*EXERCISE INSTRUCTIONS*.
Before copying the entries, remove the pictures; everything else stays exactly as it is.

MATERIAL SUPPLIED Block Start

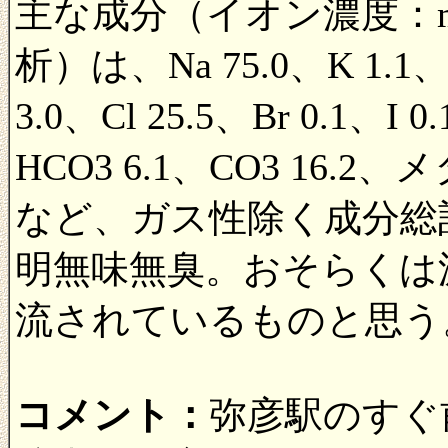
主な成分（イオン濃度：mg
析）は、Na 75.0、K 1.1、N
3.0、Cl 25.5、Br 0.1、I 
HCO3 6.1、CO3 16.2
など、ガス性除く成分総計は
明無味無臭。おそらくは
流されているものと思う
コメント：
弥彦駅のすぐ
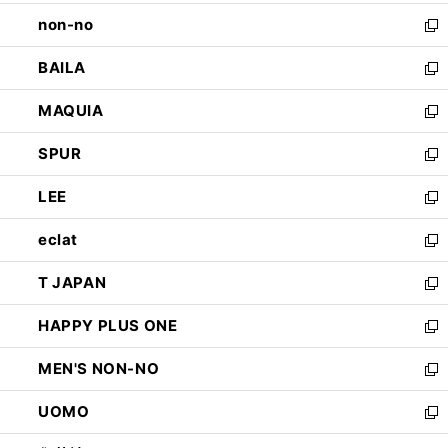
開
ウ
し
non-no
く
で
い
新
開
ウ
し
BAILA
く
ィ
い
新
ン
ウ
し
MAQUIA
ド
ィ
い
新
ウ
ン
ウ
し
SPUR
で
ド
ィ
い
新
開
ウ
ン
ウ
し
LEE
く
で
ド
ィ
い
新
開
ウ
ン
ウ
し
eclat
く
で
ド
ィ
い
新
開
ウ
ン
ウ
し
T JAPAN
く
で
ド
ィ
い
新
開
ウ
ン
ウ
し
HAPPY PLUS ONE
く
で
ド
ィ
い
新
開
ウ
ン
ウ
し
MEN'S NON-NO
く
で
ド
ィ
い
新
開
ウ
ン
ウ
し
UOMO
く
で
ド
ィ
い
新
開
ウ
ン
ウ
し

MATERIAL SUPPLIED Block End

*RESULT OF THE EXERCISE*.
主な成分（イオン濃度：mg
析）は、Na 75.0、K 1.1、N
3.0、Cl 25.5、Br 0.1、I 
HCO3 6.1、CO3 16.2
など、ガス性除く成分総計は
明無味無臭。おそらくは
流されているものと思う
コメント：
弥彦駅のすぐ
開
ウ
し
non-no
く
で
い
新
開
ウ
し
BAILA
く
ィ
い
新
ン
ウ
し
MAQUIA
ド
ィ
い
新
ウ
ン
ウ
し
SPUR
で
ド
ィ
い
新
開
ウ
ン
ウ
し
LEE
く
で
ド
ィ
い
新
開
ウ
ン
ウ
し
eclat
く
で
ド
ィ
い
新
開
ウ
ン
ウ
し
T JAPAN
く
で
ド
ィ
い
新
開
ウ
ン
ウ
し
HAPPY PLUS ONE
く
で
ド
ィ
い
新
開
ウ
ン
ウ
し
MEN'S NON-NO
く
で
ド
ィ
い
新
開
ウ
ン
ウ
し
UOMO
く
で
ド
ィ
い
新
開
ウ
ン
ウ
し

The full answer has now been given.